Table 1. Analysis at the genus level.

Specimen	GOTTCHA-Bacteria		GOTTCHA-Protozoa		LMAT	MetaPhlAn2	Kraken 2
Specimen	Read count	Relative abundance^*	Read count	Relative abundance^*	Read count	Relative abundance^*	Reads
BH	5,397,402	99.7	0	0	5,155,036	99.989	6,908,083
PF-1	0	0	17,848	72.6	73,803	73.245	92,711
BM	0	0	2,191,962	100	733	0	1,588,363
MP	0	0	0	0	0	0	0
PF-2	0	0	12,772	100	55,402	0	176,571
EC	0	0	0	0	0	0	0
AP-1	2,542	12.7	0	0	1,812	77.060	1,890
AP-2	5	11	0	0	5	0	4
PC-CG	19,833,473	99.5	0	0	36,980,606	99.997	38,562,714

Open in a new tab

*Relative abundance is expressed as percentage. Relative abundance estimated by GOTTCHA was read-based and used rolled up depth of coverage for calculation. MetaPhlAn2 provided organismal relative abundance (in terms of number of cells rather than fraction of reads). Relative abundance by GOTTCHA and MetaPhlAn2 are not directly comparable. BH, B. hermsii; PF, P. falciparum; BM, B. microti; MP, M. perstans; AP, A. phagocytophilum; EC, E. chaffeensis; PC-CG, Positive control—C. glutamicum.

The read score for the second Anaplasma sample was low, likely because of a low load of microorganism in the sample (crossing point >40 cycles by real-time PCR). Of the two Plasmodium samples, one had higher read scores and read counts compared to the other. MetaPhlAn2 was able to detect only one of the Plasmodium samples, PF-1, which had higher read counts than PF-2 by other tools. All four tools detected the positive control. The negative control had reads that matched C. glutamicum, suggesting cross-contamination between positive and negative controls.

Analysis at the species level

The species-level analysis is shown in Table 2. Most reads that matched to the pathogens at genus levels also matched at species level with few exceptions. B. microti was not identified by LMAT at the species level, with the 733 reads assigned to the genus Babesia split between B. equi (472) and B. bovis (217). There was a lower level of confidence at the species level for P. falciparum. For sample PF-2, out of 171,946 reads at the Plasmodium genus level, only 29,981 corresponded to P. falciparum, with more reads assigned to P. vivax (38,302) than P. falciparum.

Table 2. Analysis at the species level.

Specimen	GOTTCHA-Bacteria		GOTTCHA-Protozoa		LMAT	MetaPhlAn2	Kraken 2
Specimen	Read count	Relative abundance^*	Read count	Relative abundance^*	Read count	Relative abundance^*	Reads
BH	5,393,026	71	0	0	4,997,666	99.977	6,885,897
PF-1	0	0	17,230	46.0	72,490	73.245	79,934
BM	0	0	2,191,962	100	0	0	1,570,492
MP	0	0	0	0	0	0	0
PF-2	0	0	12,334	37.4	35,874	0	29,647
EC	0	0	0	0	0	0	0
AP-1	2,542	12.7	0	0	1,810	77.060	1,876
AP-2	5	12.4	0	0	5	0	4
PC-CG	19,832,203	98.7	0	0	29,169,927	99.997	29,349,222

Open in a new tab

Complete details of the results from all four analytic tools are available as supporting information (S1 Table).

Sankey interpretation

Pavian is an online interactive browser that provides a visual report from Kraken, MetaPhlAn2 and Centrifuge [18, 19]. Sankey diagrams obtained from the Kraken 2 reports from the eight samples and two controls are as shown in Fig 1.

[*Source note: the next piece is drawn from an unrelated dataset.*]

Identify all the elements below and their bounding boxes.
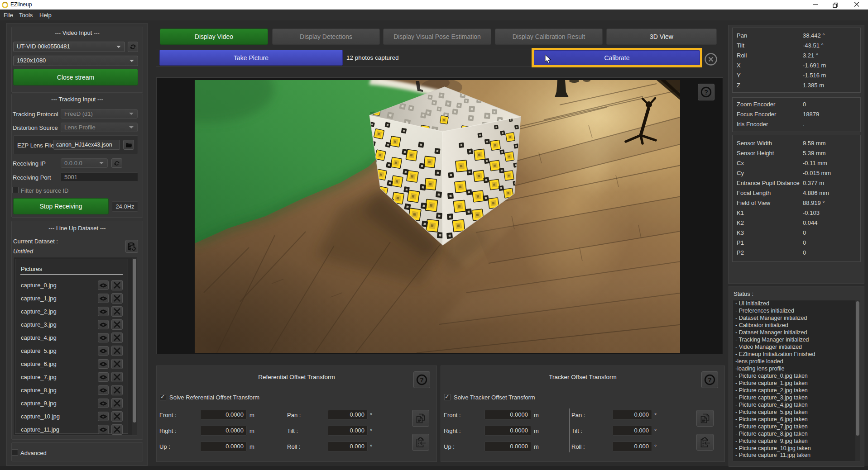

Fig 1 — A) B. *hermsii*, B) P. *falciparum* (PF-1), C) B. *microti*, D) M. *perstans*, E) P. *falciparum* (PF-2), F) E. *chaffeensis*, G) A. *phagocytophilum* (AP-1), H) A. *phagocytophilum* (AP-2), I) Positive control–C. *glutamicum*, J) Negative control.

Identification by mitochondrial gene sequence matching

The filarial worm M. perstans was missed by all analytic tools studied. However, the presence of filarial DNA was suggested by reads assigned to other nematodes. GOTTCHA invertebrates matched 16,873 reads to phylum Nematoda and 16,871 reads to order Spirurida. Based on k-mers, LMAT assigned 3,295 reads to genus Brugia and 2,173 reads to Onchocerca. Wolbachia species, a Gram-negative bacterium which can be an endosymbiont of filarial worms, including M. perstans, also generated 10,967 and 1,941 reads with LMAT and Kraken 2, respectively [20]. None of the other samples had reads originating from a nematode or Wolbachia species.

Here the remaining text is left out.